Serbian officials in northern Kosovo postponed a key decision on whether to adopt a NATO-brokered deal aimed at defusing ethnic tensions in the breakaway state yesterday.

Serbian, Kosovar, and international officials had expressed hope that the deal, which is aimed at quelling border tensions, would prevent further violence before formal dialogue on a host of issues resumes in Brussels next month.

High-level officials in both Serbia and Kosovo are eager for a quick resolution of the tension, since each side is concerned about the potentially negative impact of violence on their respective bids for EU membership. But at the local level in Kosovo – where a 10 percent ethnic Serb minority largely opposes the country's 2008 declaration of independence – there is significant resistance.

“There is a lot at stake,” says Hanns-Christian Klasing, a spokesperson for the European Rule of Law Mission in Kosovo, which oversees policing, customs, and judicial functions in the country. “Membership in the European Union for both Serbia and Kosovo can only happen once [the Kosovo border issue] is solved politically…. We’re not there yet.”

But, Mr. Klasing adds, “this is what people want.”

Why border dispute erupted into violence

Kosovo's 2008 declaration of independence still angers many Serbians, who consider the territory the cradle of their civilization and refuse to recognize Kosovo sovereignty.

The latest dispute erupted late last month in northern Kosovo along the border with Serbia. While the disagreement centered around trade, at heart it was about whether Kosovo had a right to control its border. After Serbia refused to lift a ban on exports or accept "Republic of Kosovo" customs stamps, Kosovo moved to block Serbian imports.

In a decisive move on July 25, the Kosovar government sent in ethnic Albanian special police to assert control of the border it shares with Serbia, displacing the ethnic Serbs who had previously manned the checkpoints.

The move sparked violence, with ethnic Serbs setting up roadblocks, killing a Kosovo officer, setting a border crossing on fire, and shooting at international troops brought in to help put an end to the fighting.

NATO's force in Kosovo, known as KFOR, proposed a "common understanding" to diffuse the immediate tensions. The plan called for removing the barricades and allowing KFOR to patrol the border zones until at least Sept. 15.

Serbia's government agreed to the deal in principle.
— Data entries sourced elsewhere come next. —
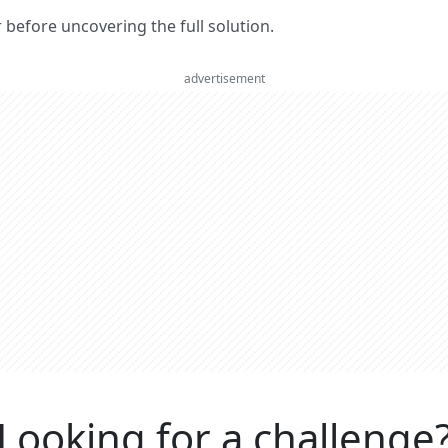
er before uncovering the full solution.
advertisement
Looking for a challenge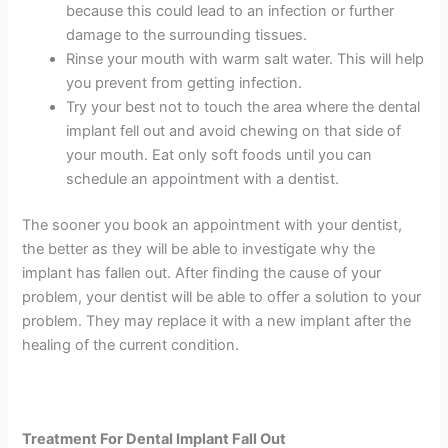
because this could lead to an infection or further
damage to the surrounding tissues.
Rinse your mouth with warm salt water. This will help
you prevent from getting infection.
Try your best not to touch the area where the dental
implant fell out and avoid chewing on that side of
your mouth. Eat only soft foods until you can
schedule an appointment with a dentist.
The sooner you book an appointment with your dentist,
the better as they will be able to investigate why the
implant has fallen out. After finding the cause of your
problem, your dentist will be able to offer a solution to your
problem. They may replace it with a new implant after the
healing of the current condition.
Treatment For Dental Implant Fall Out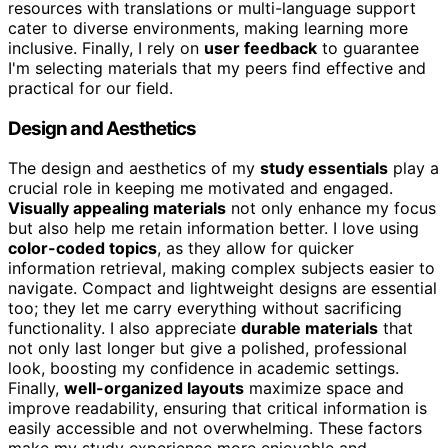
resources with translations or multi-language support
cater to diverse environments, making learning more
inclusive. Finally, I rely on
user feedback
to guarantee
I'm selecting materials that my peers find effective and
practical for our field.
Design and Aesthetics
The design and aesthetics of my
study essentials
play a
crucial role in keeping me motivated and engaged.
Visually appealing materials
not only enhance my focus
but also help me retain information better. I love using
color-coded topics
, as they allow for quicker
information retrieval, making complex subjects easier to
navigate. Compact and lightweight designs are essential
too; they let me carry everything without sacrificing
functionality. I also appreciate
durable materials
that
not only last longer but give a polished, professional
look, boosting my confidence in academic settings.
Finally,
well-organized layouts
maximize space and
improve readability, ensuring that critical information is
easily accessible and not overwhelming. These factors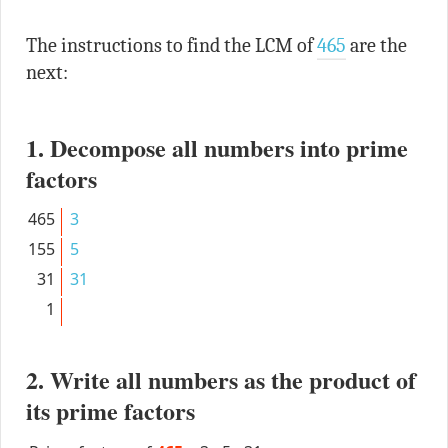
The instructions to find the LCM of
465
are the
next:
1. Decompose all numbers into prime
factors
465
3
155
5
31
31
1
2. Write all numbers as the product of
its prime factors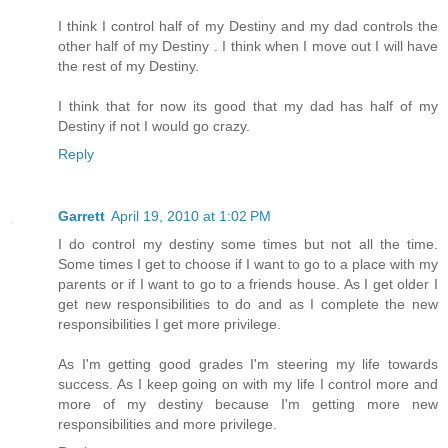
I think I control half of my Destiny and my dad controls the
other half of my Destiny . I think when I move out I will have
the rest of my Destiny.
I think that for now its good that my dad has half of my
Destiny if not I would go crazy.
Reply
Garrett
April 19, 2010 at 1:02 PM
I do control my destiny some times but not all the time.
Some times I get to choose if I want to go to a place with my
parents or if I want to go to a friends house. As I get older I
get new responsibilities to do and as I complete the new
responsibilities I get more privilege.
As I'm getting good grades I'm steering my life towards
success. As I keep going on with my life I control more and
more of my destiny because I'm getting more new
responsibilities and more privilege.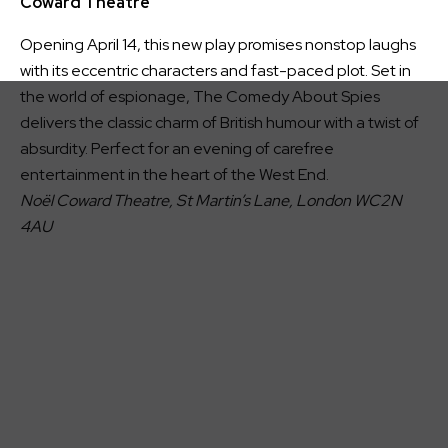
Coward Theatre
Opening April 14, this new play promises nonstop laughs
with its eccentric characters and fast-paced plot. Set in
the world of espionage, The Comedy About Spies
delivers the classic charm of British humour with a twist of
absurdity. Perfect for an evening of carefree
entertainment in the heart of the West End.
Noël Coward Theatre, St Martin’s Lane, London WC2N
4AU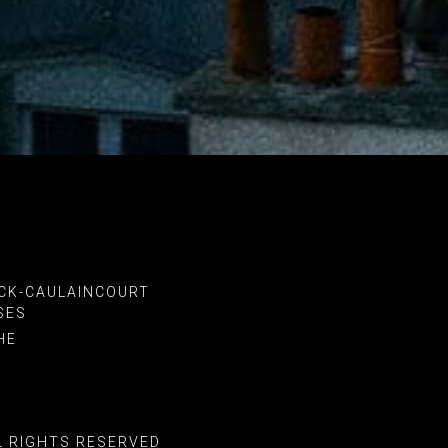
CK-CAULAINCOURT
SES
HE
L RIGHTS RESERVED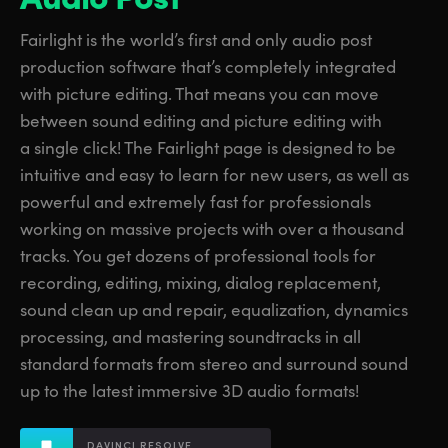
Finland
Finland
Fusion
Fairlight is the world’s first and only audio post
France
France
production software that’s completely integrated
Fairlight
with picture editing. That means you can move
Germany
Germany
between sound editing and picture editing with
Collaboration
a single click! The Fairlight page is designed to be
Hong Kong SAR, China
Hong Kong SAR, China
intuitive and easy to learn for new users, as well as
India
India
Keyboard
powerful and extremely fast for professionals
working on massive projects with over a thousand
Italy
Italy
Panels
tracks. You get dozens of professional tools for
Japan
Japan
recording, editing, mixing, dialog replacement,
Consoles
sound clean up and repair, equalization, dynamics
Korea
Korea
processing, and mastering soundtracks in all
Studio
standard formats from stereo and surround sound
Mexico
Mexico
up to the latest immersive 3D audio formats!
Malaysia
Malaysia
Media
DAVINCI RESOLVE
And officials hoped that a meeting of local Serbian leaders in Kosovo scheduled for yesterday would result in the removal of Serbian-constructed roadblocks from major arteries.
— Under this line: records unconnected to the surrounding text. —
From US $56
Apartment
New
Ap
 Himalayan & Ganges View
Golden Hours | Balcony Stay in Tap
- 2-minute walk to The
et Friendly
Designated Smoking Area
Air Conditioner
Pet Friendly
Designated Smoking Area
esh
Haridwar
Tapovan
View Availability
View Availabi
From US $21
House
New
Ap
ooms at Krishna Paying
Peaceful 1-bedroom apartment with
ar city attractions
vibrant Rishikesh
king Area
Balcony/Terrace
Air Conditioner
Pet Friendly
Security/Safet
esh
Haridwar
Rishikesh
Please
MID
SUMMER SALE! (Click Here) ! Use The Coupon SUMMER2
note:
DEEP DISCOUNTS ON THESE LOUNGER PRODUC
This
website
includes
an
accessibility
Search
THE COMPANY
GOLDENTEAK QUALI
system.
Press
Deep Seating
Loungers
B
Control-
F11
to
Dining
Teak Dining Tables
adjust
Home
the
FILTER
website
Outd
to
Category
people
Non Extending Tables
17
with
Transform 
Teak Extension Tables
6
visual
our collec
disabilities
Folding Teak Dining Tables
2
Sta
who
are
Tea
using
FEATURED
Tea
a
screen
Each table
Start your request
But representatives for one of the local villages that constructed a roadblock failed to show up – a move the underscores the depths of distrust and animosity that plague peacekeeping efforts in the area, observers say. Resolution was delayed as Serbian leaders worked backchannels to bring locals in line with official policy.

“It’s a huge setback,” says Momcilo Arlov, program director for the Center for Civil Society Development, which works on reconciliation issues in the ethnically divided city of Mitrovica in nothern Kosovo.

Why Serbian locals diverge from official line

In the Serbian enclave of Rudare in northern Serbia yesterday, locals manned an elaborate roadblock of heavy machinery, bricks, stones, wood, and tires in protest of the Kosovo police action. A gigantic metal cross, cemented in the roadway, warns drivers to find another route. At midday, the roadblock was calm, and stray motorists were directed to a small dirt road that allowed passage around the formidable barricade.

Sanel Tiffany, a local nurse who was offering support at the roadblock, was confident that the barricade – one of three in the region – would come down soon.

But, he said, the Serbian locals were not swayed by Serbian President Boris Tadic's support for an agreement. “The people from here listen very closely but they can’t listen blindly,” Mr. Tiffany says. “This is the only option we had … the only nonviolent thing we had to do, that we must do.”

Capt. Hans Dieter Wichter, a spokesman for the NATO military force charged with providing security in the region, says, however, that high-level officials on both the Serbian and Kosovo sides appear eager for an agreement.

“The common understanding between the Serbs and the Kosovars accepts [NATO control of border crossings], and that we will hold this regime until at least Sept. 15, and we hope then that tensions will be solved when the talks between Pristina and Belgrade continue.”

On Wednesday, local media reported that local Serbs had begun removing the barricades.

Kosovar aggression, or defensive move?

For Oliver Ivanovic, the secretary for the Ministry of Kosovo in the Serbian government, navigating this current crisis in the conflict-weary region is less a question of long-term strategizing than overcoming the inertia of tit-for-tat violence.

“The municipal mayors don’t want to take responsibility for approval or denial of the agreement,” Mr. Ivanovic says, but he adds that much of this reluctance to act stems from a fear that any agreement would, in a sense, reward Kosovo for having taken aggressive, unilateral police action. “We should not let anyone benefit from the use of violence.”

Kosovo Prime Minister Hashim Thaci has vigorously disputed this characterization, however. For Mr. Thaci, seizure of the border gates was a justified expression of national sovereignty amid the trade dispute with Serbia. Kosovo, in other words, has a right to control its own borders.

In a strongly worded statement released last week, Thaci said, “Our intervention is not intended against the Serb citizens living there. On the contrary, it aims at creating equal opportunities, an environment where the rules are defined by the law and not b[y] criminals and smugglers.”

But for Hadzi Branislav Barovic, an ethnic Serbian in Rudare, even an agreement hammered out by high-level officials would do little to assuage his concern that the Kosovo authorities seek to force him out of his ancestral home. “I am here because I don’t have another country, and I live on holy Serbian land,” Mr. Barovic says.